La levanto y la acerco a mis ojos. Estira su cuello en disgusto. Parpadea y espera atenta. Forcejea nuevamente como nadando en el aire. La coloco sobre la grama y se queda quieta. Me mira de reojo desde ahí. Una flor aquí, otra allá, hormigas, el olor a tierra húmeda. Su carapacho aun caliente con el sol. Giro mi cara al cielo - celeste con nubes blancas. La tortuga aprovecha para caminar a una velocidad sorprendente. Desaparece en el verde.

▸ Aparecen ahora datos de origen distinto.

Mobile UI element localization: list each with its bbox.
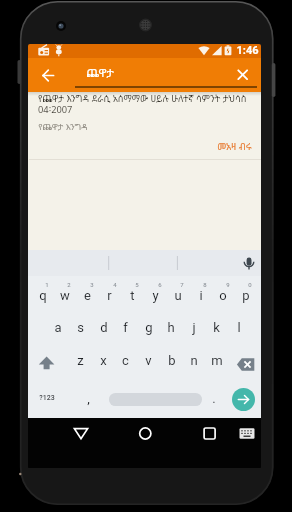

Por la tarde les propongo a mis hijos que busquen a Dalai. Me preguntan como encontrarlo. “Es muy difícil”, dicen. Les animo a intentarlo por lo menos. Caminan por el jardín. El grande busca pacientemente entre los arbustos más cercanos, pero se cansa rápidamente. El pequeño cree verlo en cada piedra que encuentra y se desilusiona al ver que no esta ahí. Terminan por encontrarse un hermano al otro y juegan a perseguirse. Aparece una pelota y rápido arman partido de fútbol.
Hago un intento de encontrar la tortuga también, y le llamo por su nombre. Espero - ligeramente avergonzada que me hayan escuchado los vecinos. Vuelvo a la carga: “!Dalaai!”. Nada. Habrá que esperar. Intentar mañana otra vez.
“Viene el Dalai Lama”, me ha dicho mi cuñada esa noche en la cena. “¿Vamos a escucharlo?” Mi hijo, al oír que hacemos planes decide plantear el suyo también: “¿Y yo? ¿Puedo ir con mi tío a ver “Alien y Depredator”? Nos reímos todos.
“Es para mayores de 12”, le contesto.